BEGIN DATASET ENTRIES

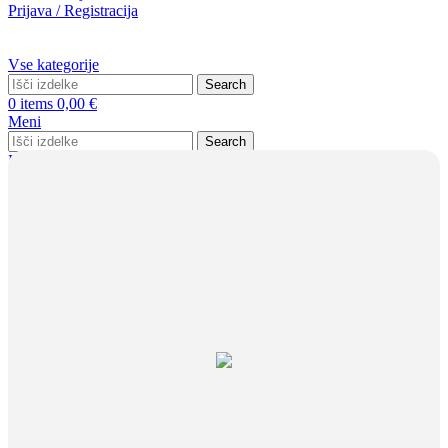
Prijava / Registracija
Vse kategorije
Search
0
items
0,00
€
Meni
Search
Prijava / Registracija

END DATASET ENTRIES

AIM OF THE EXERCISE
Copy out all the entries precisely. No images.

ANSWER TO THIS TASK
Prijava / Registracija
Vse kategorije
Search
0
items
0,00
€
Meni
Search
Prijava / Registracija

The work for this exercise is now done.